● About this task: Taking the entries below, transcribe only the lines starting with the one with "#Căng thẳng Mỹ - Iran leo thang" and going on through the one with "caçula Boo Han Ra (Park Shin Woo)", exactly as written, without the pictures.

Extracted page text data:
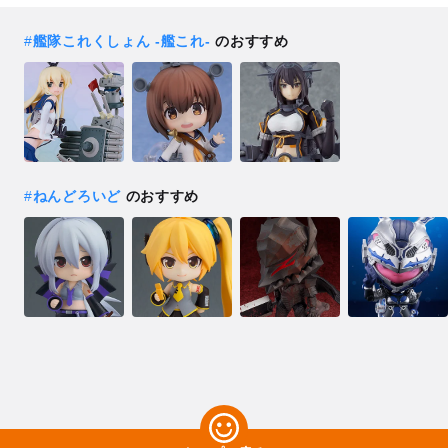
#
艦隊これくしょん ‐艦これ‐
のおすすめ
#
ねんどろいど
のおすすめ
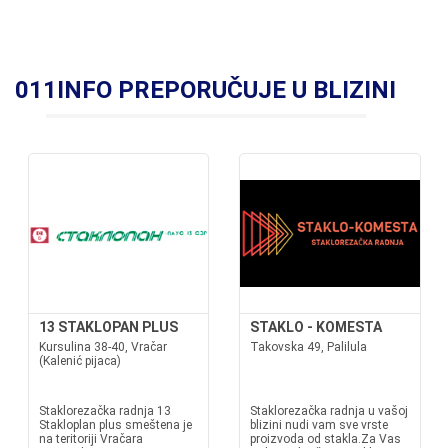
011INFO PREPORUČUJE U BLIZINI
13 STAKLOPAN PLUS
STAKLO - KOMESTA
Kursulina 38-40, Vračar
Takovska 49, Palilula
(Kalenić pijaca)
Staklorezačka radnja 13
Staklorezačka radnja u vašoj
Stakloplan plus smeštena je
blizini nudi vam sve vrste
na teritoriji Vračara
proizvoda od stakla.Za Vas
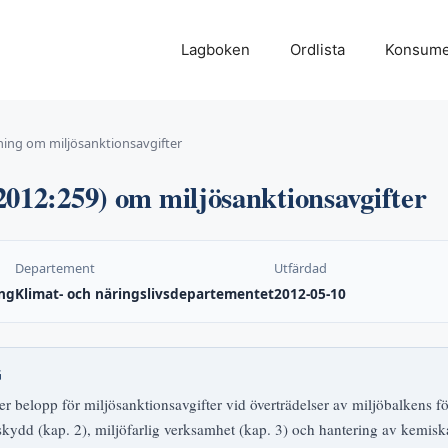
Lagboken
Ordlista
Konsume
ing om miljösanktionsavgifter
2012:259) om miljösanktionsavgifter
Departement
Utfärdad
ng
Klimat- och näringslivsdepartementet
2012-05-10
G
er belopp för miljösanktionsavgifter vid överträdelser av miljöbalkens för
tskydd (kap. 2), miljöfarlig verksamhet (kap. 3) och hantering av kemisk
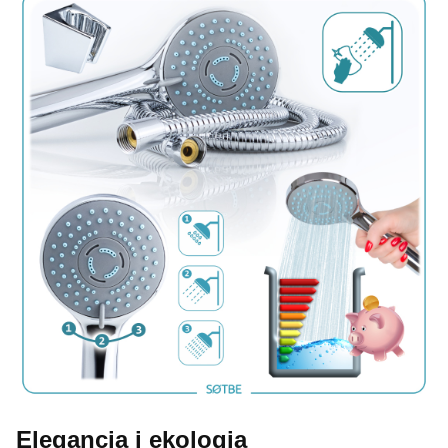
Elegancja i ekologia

...

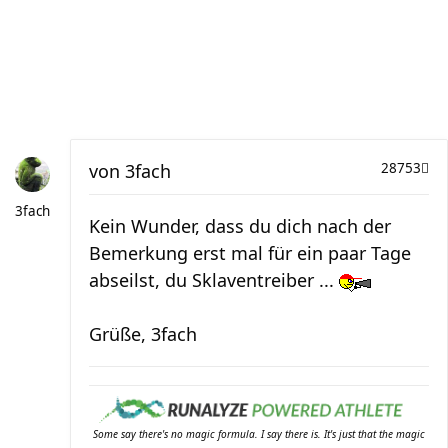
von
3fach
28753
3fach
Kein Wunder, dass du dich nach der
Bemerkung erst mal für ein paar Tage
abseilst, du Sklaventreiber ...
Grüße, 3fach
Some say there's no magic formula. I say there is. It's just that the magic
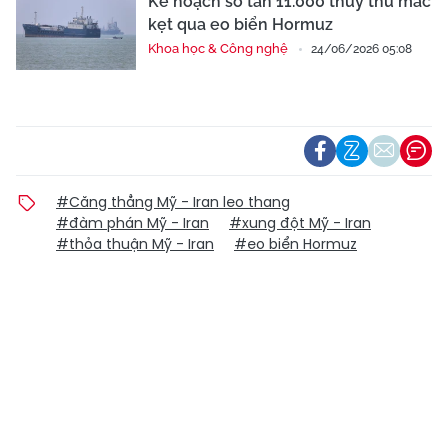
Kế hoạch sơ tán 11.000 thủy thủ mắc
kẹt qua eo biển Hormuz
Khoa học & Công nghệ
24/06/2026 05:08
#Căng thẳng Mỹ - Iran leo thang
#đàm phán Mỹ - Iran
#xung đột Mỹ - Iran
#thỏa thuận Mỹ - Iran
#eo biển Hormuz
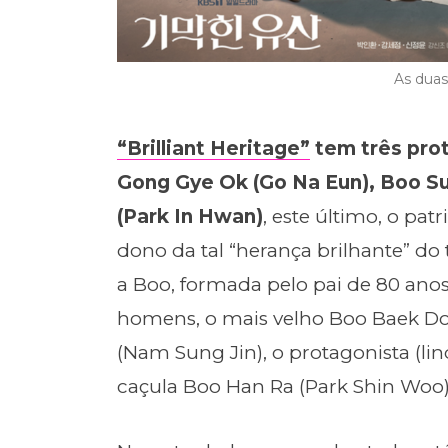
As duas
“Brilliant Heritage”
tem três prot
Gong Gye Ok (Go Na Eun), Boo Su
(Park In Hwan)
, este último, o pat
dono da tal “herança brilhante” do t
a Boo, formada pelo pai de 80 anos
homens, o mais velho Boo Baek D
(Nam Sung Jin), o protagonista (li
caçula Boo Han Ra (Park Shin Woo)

--

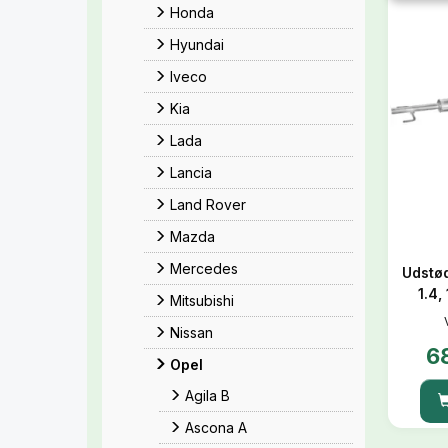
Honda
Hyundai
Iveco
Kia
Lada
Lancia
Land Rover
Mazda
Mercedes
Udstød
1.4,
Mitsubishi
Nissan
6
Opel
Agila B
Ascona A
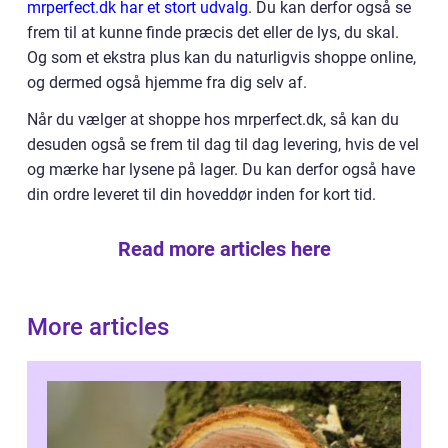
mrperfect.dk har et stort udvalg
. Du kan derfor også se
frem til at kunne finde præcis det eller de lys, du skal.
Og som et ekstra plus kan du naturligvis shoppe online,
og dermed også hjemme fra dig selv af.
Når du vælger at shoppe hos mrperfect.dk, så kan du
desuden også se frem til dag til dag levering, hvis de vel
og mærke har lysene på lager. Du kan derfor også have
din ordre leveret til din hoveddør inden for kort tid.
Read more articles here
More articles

● Your response:
#Căng thẳng Mỹ - Iran leo thang
#đàm phán Mỹ - Iran
#xung đột Mỹ - Iran
#thỏa thuận Mỹ - Iran
#eo biển Hormuz
As duas
“Brilliant Heritage”
tem três prot
Gong Gye Ok (Go Na Eun), Boo Su
(Park In Hwan)
, este último, o pat
dono da tal “herança brilhante” do t
a Boo, formada pelo pai de 80 anos
homens, o mais velho Boo Baek D
(Nam Sung Jin), o protagonista (li
caçula Boo Han Ra (Park Shin Woo)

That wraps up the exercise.